**ASSIGNMENT**
The answer should consist of each line from the data below that includes "company".

━━ SUPPLIED ENTRIES

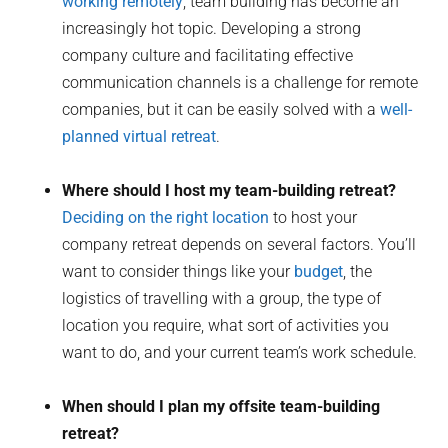
working remotely
, team building has become an
increasingly hot topic. Developing a strong
company culture and facilitating effective
communication channels is a challenge for remote
companies, but it can be easily solved with a
well-
planned virtual retreat
.
Where should I host my team-building retreat?
Deciding on the right location
to host your
company retreat depends on several factors. You’ll
want to consider things like your
budget
, the
logistics of travelling with a group, the type of
location you require, what sort of activities you
want to do, and your current team’s work schedule.
When should I plan my offsite team-building
retreat?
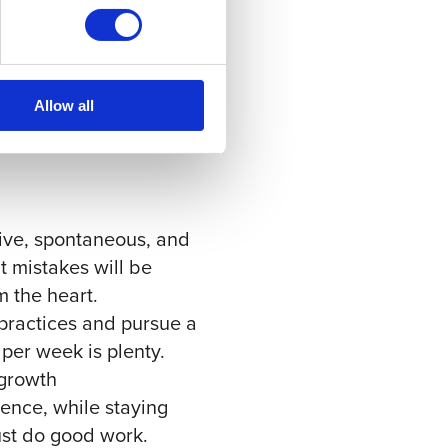
 code contrib
Allow all
ive, spontaneous, and
 mistakes will be
 the heart.
 practices and pursue a
per week is plenty.
 growth
ence, while staying
ust do good work.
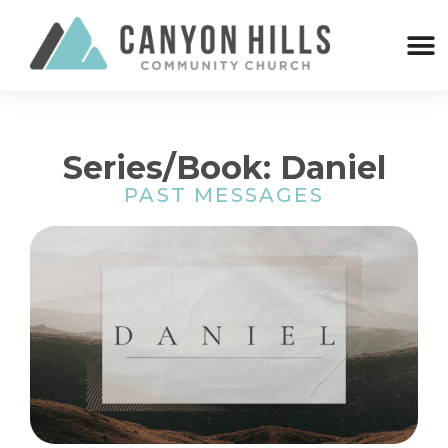
Series/Book: Daniel
PAST MESSAGES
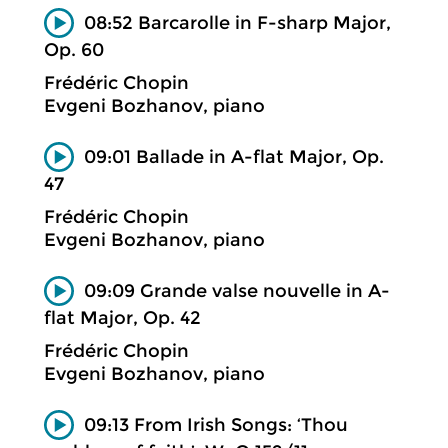
08:52 Barcarolle in F-sharp Major,
Op. 60
Frédéric Chopin
Evgeni Bozhanov, piano
09:01 Ballade in A-flat Major, Op.
47
Frédéric Chopin
Evgeni Bozhanov, piano
09:09 Grande valse nouvelle in A-
flat Major, Op. 42
Frédéric Chopin
Evgeni Bozhanov, piano
09:13 From Irish Songs: ‘Thou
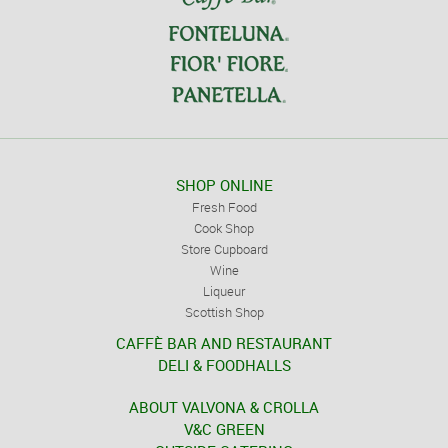
SHOP ONLINE
Fresh Food
Cook Shop
Store Cupboard
Wine
Liqueur
Scottish Shop
CAFFÈ BAR AND RESTAURANT
DELI & FOODHALLS
ABOUT VALVONA & CROLLA
V&C GREEN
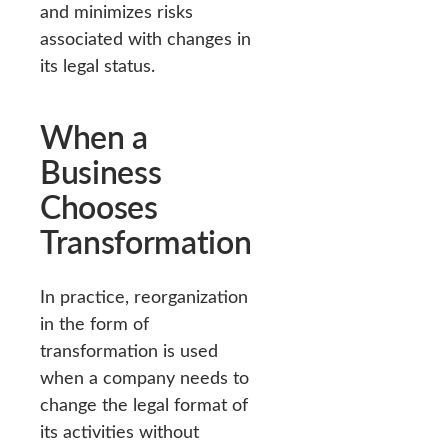
and minimizes risks
associated with changes in
its legal status.
When a
Business
Chooses
Transformation
In practice, reorganization
in the form of
transformation is used
when a company needs to
change the legal format of
its activities without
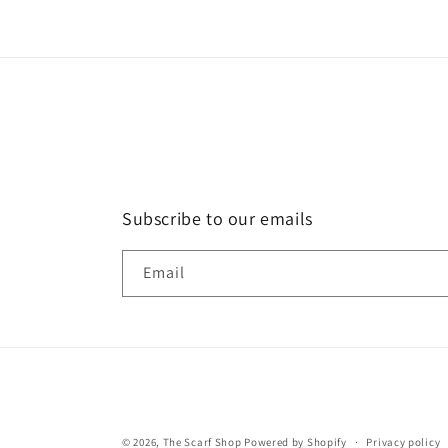
Subscribe to our emails
Email
© 2026,
The Scarf Shop
Powered by Shopify
Privacy policy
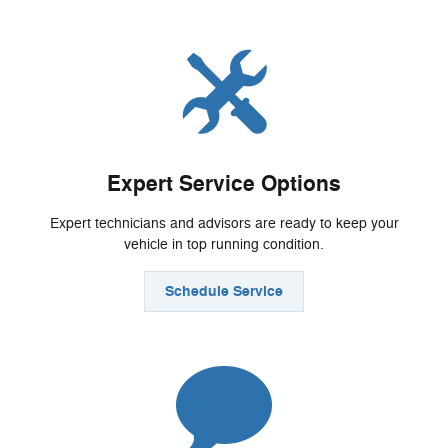
Expert Service Options
Expert technicians and advisors are ready to keep your
vehicle in top running condition.
Schedule Service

━━━━

**EXERCISE RESPONSE**
company culture and facilitating effective
company retreat depends on several factors. You’ll
when a company needs to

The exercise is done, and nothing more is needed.